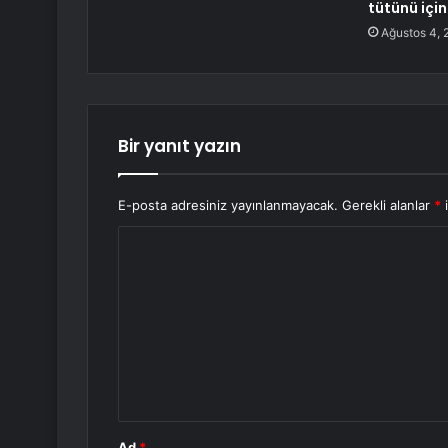
tütünü için
Ağustos 4, 
Bir yanıt yazın
E-posta adresiniz yayınlanmayacak.
Gerekli alanlar
*
i
Y
o
r
u
m
*
Ad
*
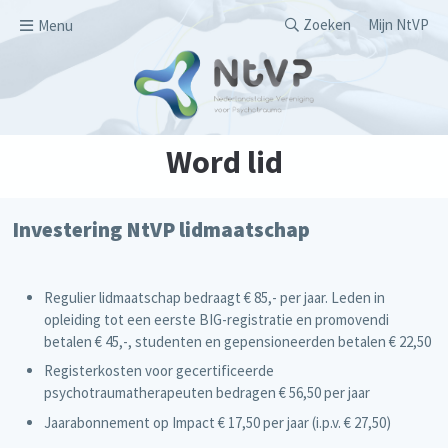
Overslaan en naar de inhoud gaan
Secondary men
Zoeken
Mijn NtVP
Menu
Word lid
Investering NtVP lidmaatschap
Regulier lidmaatschap bedraagt € 85,- per jaar. Leden in
opleiding tot een eerste BIG-registratie en promovendi
betalen € 45,-, studenten en gepensioneerden betalen € 22,50
Registerkosten voor gecertificeerde
psychotraumatherapeuten bedragen € 56,50 per jaar
Jaarabonnement op Impact € 17,50 per jaar (i.p.v. € 27,50)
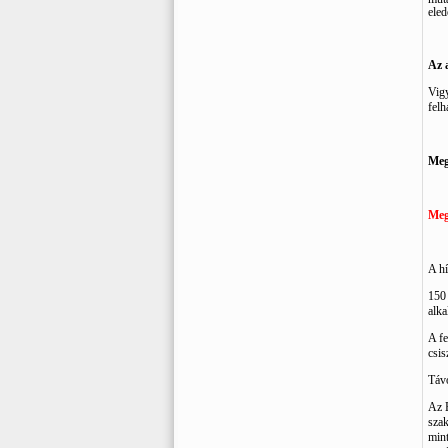
eled
Az 
Vigy
felh
Meg
Meg
A hí
150
alka
A fe
csis
Távo
Az E
sza
min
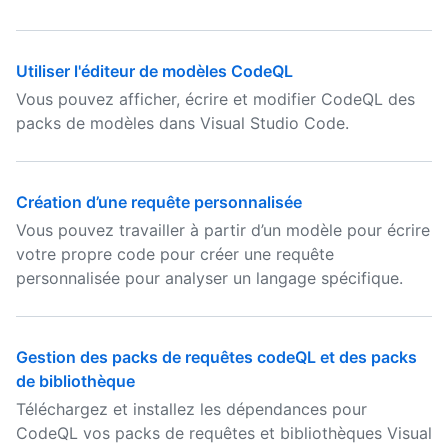
Utiliser l'éditeur de modèles CodeQL
Vous pouvez afficher, écrire et modifier CodeQL des
packs de modèles dans Visual Studio Code.
Création d’une requête personnalisée
Vous pouvez travailler à partir d’un modèle pour écrire
votre propre code pour créer une requête
personnalisée pour analyser un langage spécifique.
Gestion des packs de requêtes codeQL et des packs
de bibliothèque
Téléchargez et installez les dépendances pour
CodeQL vos packs de requêtes et bibliothèques Visual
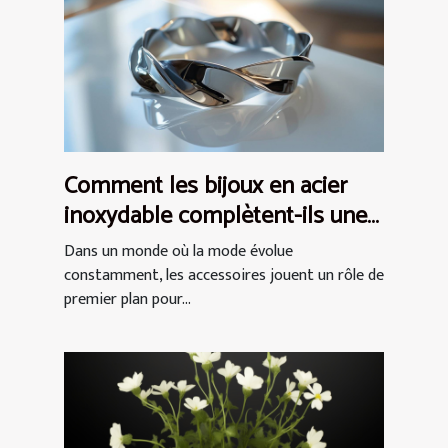
Comment les bijoux en acier
inoxydable complètent-ils une
tenue ?
Dans un monde où la mode évolue
constamment, les accessoires jouent un rôle de
premier plan pour...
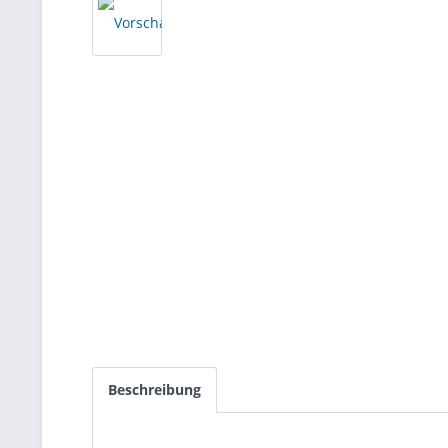
Beschreibung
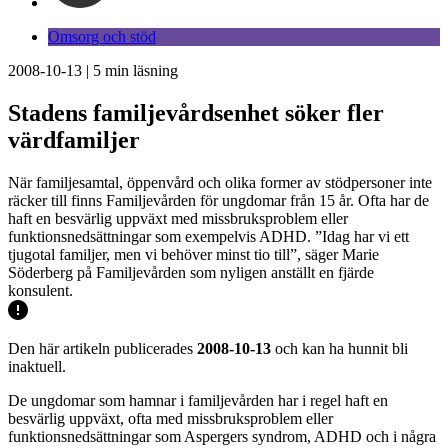
Omsorg och stöd
2008-10-13
|
5
min läsning
Stadens familjevårdsenhet söker fler
värdfamiljer
När familjesamtal, öppenvård och olika former av stödpersoner inte
räcker till finns Familjevården för ungdomar från 15 år. Ofta har de
haft en besvärlig uppväxt med missbruksproblem eller
funktionsnedsättningar som exempelvis ADHD. ”Idag har vi ett
tjugotal familjer, men vi behöver minst tio till”, säger Marie
Söderberg på Familjevården som nyligen anställt en fjärde
konsulent.
Den här artikeln publicerades
2008-10-13
och kan ha hunnit bli
inaktuell.
De ungdomar som hamnar i familjevården har i regel haft en
besvärlig uppväxt, ofta med missbruksproblem eller
funktionsnedsättningar som Aspergers syndrom, ADHD och i några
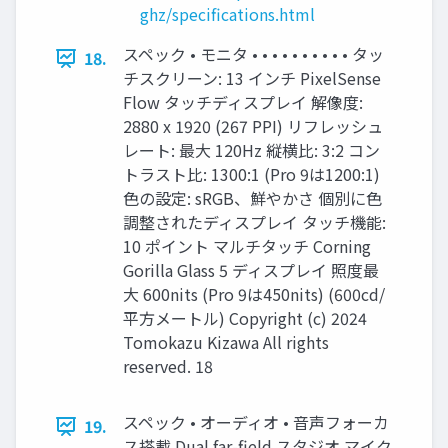
ghz/specifications.html
スペック • モニタ • • • • • • • • • • タッ
18.
チスクリーン: 13 インチ PixelSense
Flow タッチディスプレイ 解像度:
2880 x 1920 (267 PPI) リフレッシュ
レート: 最大 120Hz 縦横比: 3:2 コン
トラスト比: 1300:1 (Pro 9は1200:1)
色の設定: sRGB、鮮やかさ 個別に色
調整されたディスプレイ タッチ機能:
10 ポイント マルチタッチ Corning
Gorilla Glass 5 ディスプレイ 照度最
大 600nits (Pro 9は450nits) (600cd/
平方メートル) Copyright (c) 2024
Tomokazu Kizawa All rights
reserved. 18
スペック • オーディオ • 音声フォーカ
19.
ス搭載 Dual far-field スタジオ マイク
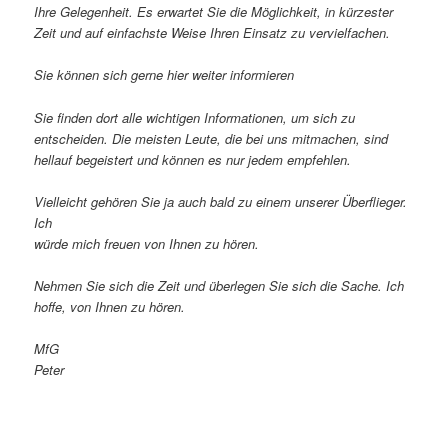
Ihre Gelegenheit. Es erwartet Sie die Möglichkeit, in kürzester
Zeit und auf einfachste Weise Ihren Einsatz zu vervielfachen.
Sie können sich gerne hier weiter informieren
Sie finden dort alle wichtigen Informationen, um sich zu
entscheiden. Die meisten Leute, die bei uns mitmachen, sind
hellauf begeistert und können es nur jedem empfehlen.
Vielleicht gehören Sie ja auch bald zu einem unserer Überflieger.
Ich
würde mich freuen von Ihnen zu hören.
Nehmen Sie sich die Zeit und überlegen Sie sich die Sache. Ich
hoffe, von Ihnen zu hören.
MfG
Peter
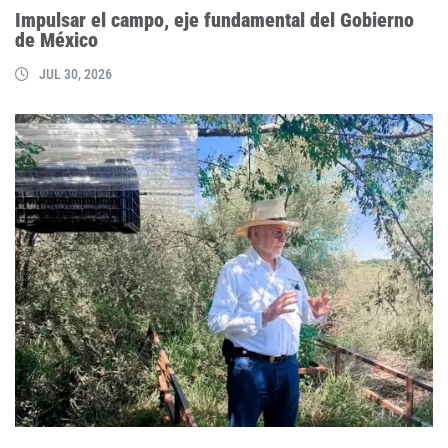
Impulsar el campo, eje fundamental del Gobierno
de México
JUL 30, 2026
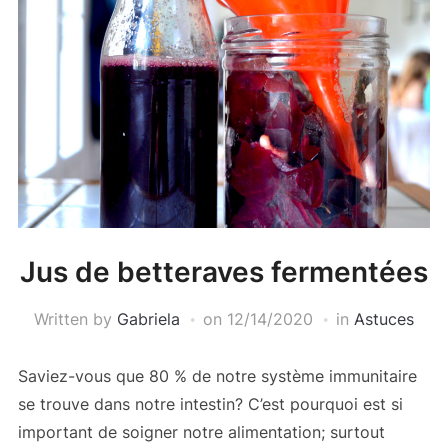
Jus de betteraves fermentées
Written by
Gabriela
on
12/14/2020
in
Astuces
Saviez-vous que 80 % de notre système immunitaire
se trouve dans notre intestin? C’est pourquoi est si
important de soigner notre alimentation; surtout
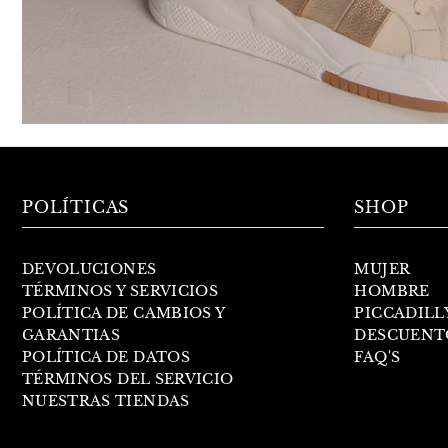
POLÍTICAS
SHOP
DEVOLUCIONES
MUJER
TÉRMINOS Y SERVICIOS
HOMBRE
POLÍTICA DE CAMBIOS Y
PICCADILL
GARANTIAS
DESCUENT
POLÍTICA DE DATOS
FAQ'S
TÉRMINOS DEL SERVICIO
NUESTRAS TIENDAS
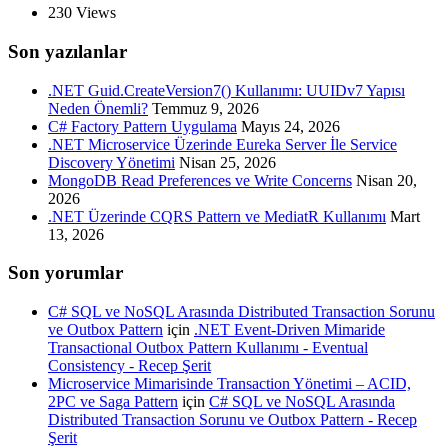
230
Views
Son yazılanlar
.NET Guid.CreateVersion7() Kullanımı: UUIDv7 Yapısı
Neden Önemli?
Temmuz 9, 2026
C# Factory Pattern Uygulama
Mayıs 24, 2026
.NET Microservice Üzerinde Eureka Server İle Service
Discovery Yönetimi
Nisan 25, 2026
MongoDB Read Preferences ve Write Concerns
Nisan 20,
2026
.NET Üzerinde CQRS Pattern ve MediatR Kullanımı
Mart
13, 2026
Son yorumlar
C# SQL ve NoSQL Arasında Distributed Transaction Sorunu
ve Outbox Pattern
için
.NET Event-Driven Mimaride
Transactional Outbox Pattern Kullanımı - Eventual
Consistency - Recep Şerit
Microservice Mimarisinde Transaction Yönetimi – ACID,
2PC ve Saga Pattern
için
C# SQL ve NoSQL Arasında
Distributed Transaction Sorunu ve Outbox Pattern - Recep
Şerit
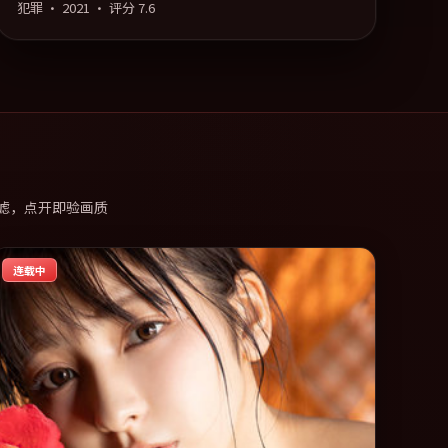
犯罪
·
2021
· 评分
7.6
滤，点开即验画质
连载中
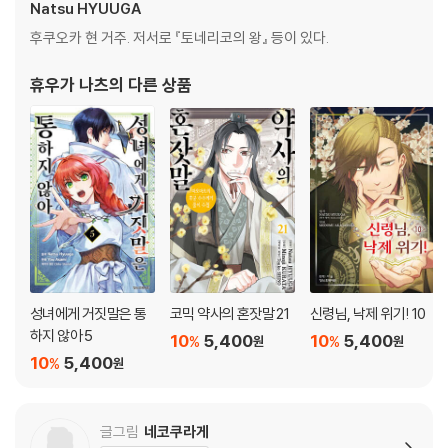
Natsu HYUUGA
후쿠오카 현 거주. 저서로 『토네리코의 왕』 등이 있다.
휴우가 나츠
의 다른 상품
성녀에게 거짓말은 통
코믹 약사의 혼잣말 21
신령님, 낙제 위기! 10
하지 않아 5
10
5,400
10
5,400
%
%
원
원
10
5,400
%
원
글그림
네코쿠라게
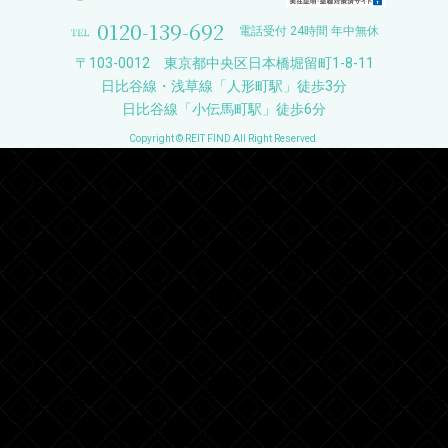
0120-139-692
電話受付 24時間 年中無休
〒103-0012 東京都中央区日本橋堀留町1-8-11
日比谷線・浅草線「人形町駅」徒歩3分
日比谷線「小伝馬町駅」徒歩6分
Copyright © REIT FIND All Right Reserved.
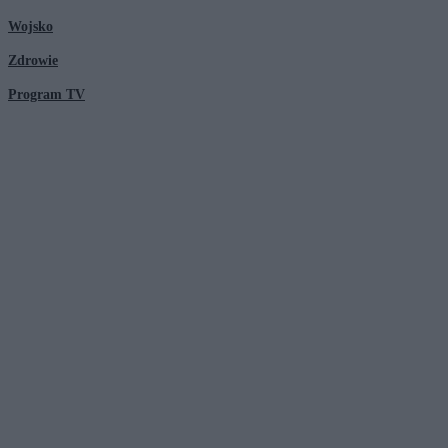
Wojsko
Zdrowie
Program TV
© 2026 Kanał Zero Spółka Akcyjna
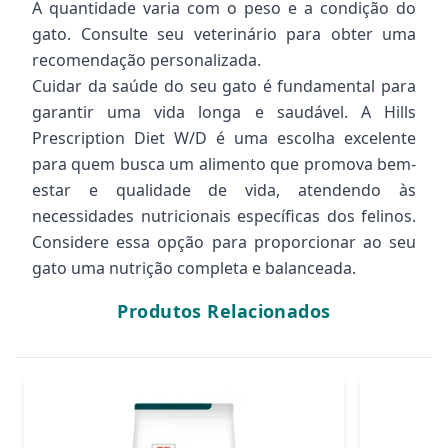
A quantidade varia com o peso e a condição do
gato. Consulte seu veterinário para obter uma
recomendação personalizada.
Cuidar da saúde do seu gato é fundamental para
garantir uma vida longa e saudável. A Hills
Prescription Diet W/D é uma escolha excelente
para quem busca um alimento que promova bem-
estar e qualidade de vida, atendendo às
necessidades nutricionais específicas dos felinos.
Considere essa opção para proporcionar ao seu
gato uma nutrição completa e balanceada.
Produtos Relacionados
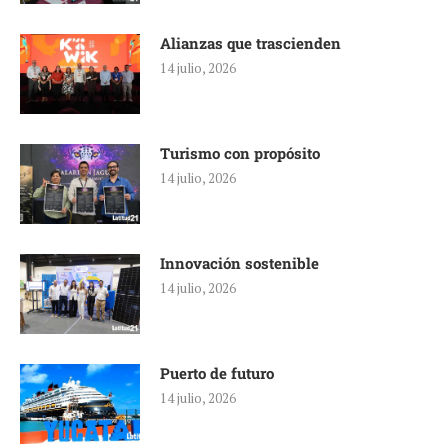
Alianzas que trascienden
14 julio, 2026
Turismo con propósito
14 julio, 2026
Innovación sostenible
14 julio, 2026
Puerto de futuro
14 julio, 2026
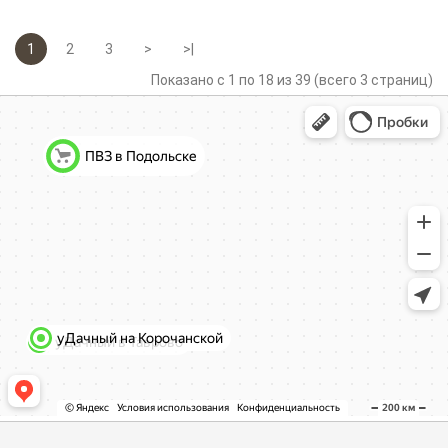
1
2
3
>
>|
Показано с 1 по 18 из 39 (всего 3 страниц)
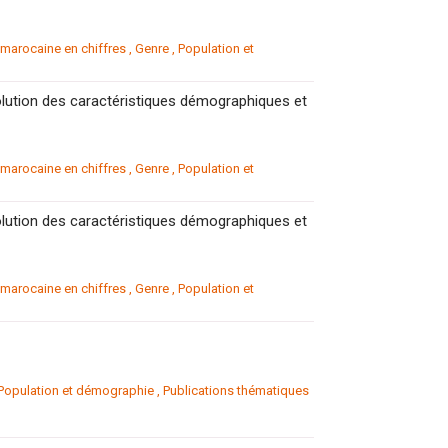
arocaine en chiffres
,
Genre
,
Population et
lution des caractéristiques démographiques et
arocaine en chiffres
,
Genre
,
Population et
lution des caractéristiques démographiques et
arocaine en chiffres
,
Genre
,
Population et
Population et démographie
,
Publications thématiques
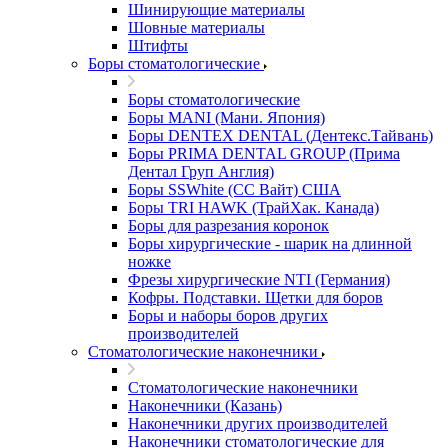
Шинирующие материалы
Шовные материалы
Штифты
Боры стоматологические
Боры стоматологические
Боры MANI (Мани. Япония)
Боры DENTEX DENTAL (Дентекс.Тайвань)
Боры PRIMA DENTAL GROUP (Прима
Дентал Груп Англия)
Боры SSWhite (СС Вайт) США
Боры TRI HAWK (ТрайХак. Канада)
Боры для разрезания коронок
Боры хирургические - шарик на длинной
ножке
Фрезы хирургические NTI (Германия)
Кофры. Подставки. Щетки для боров
Боры и наборы боров других
производителей
Стоматологические наконечники
Стоматологические наконечники
Наконечники (Казань)
Наконечники других производителей
Наконечники стоматологические для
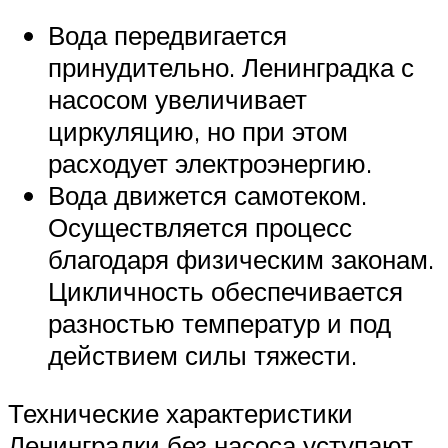
Вода передвигается
принудительно. Ленинградка с
насосом увеличивает
циркуляцию, но при этом
расходует электроэнергию.
Вода движется самотеком.
Осуществляется процесс
благодаря физическим законам.
Цикличность обеспечивается
разностью температур и под
действием силы тяжести.
Технические характеристики
Ленинградки без насоса уступают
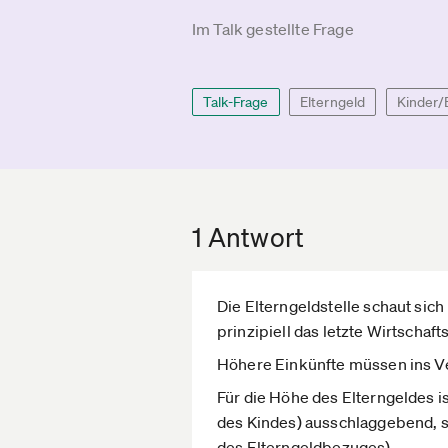
Im Talk gestellte Frage
Talk-Frage
Elterngeld
Kinder/
1 Antwort
Die Elterngeldstelle schaut sic
prinzipiell das letzte Wirtschafts
Höhere Einkünfte müssen ins Ve
Für die Höhe des Elterngeldes 
des Kindes) ausschlaggebend, 
des Elterngeldbezuges).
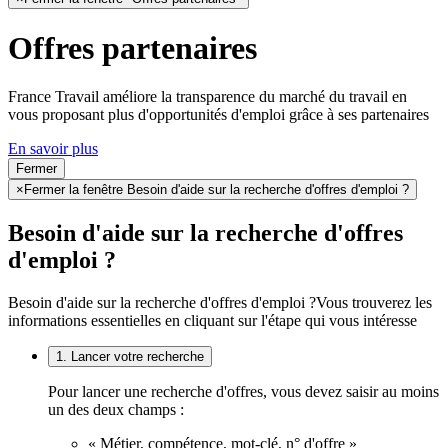
Offres partenaires
France Travail améliore la transparence du marché du travail en
vous proposant plus d'opportunités d'emploi grâce à ses partenaires
En savoir plus
Fermer
×
Fermer la fenêtre Besoin d'aide sur la recherche d'offres d'emploi ?
Besoin d'aide sur la recherche d'offres
d'emploi ?
Besoin d'aide sur la recherche d'offres d'emploi ?
Vous trouverez les
informations essentielles en cliquant sur l'étape qui vous intéresse
1. Lancer votre recherche
Pour lancer une recherche d'offres, vous devez saisir au moins
un des deux champs :
« Métier, compétence, mot-clé, n° d'offre »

Task description
The string "Copyright" appears in how many lines above? Answer with the number only.

Your response
2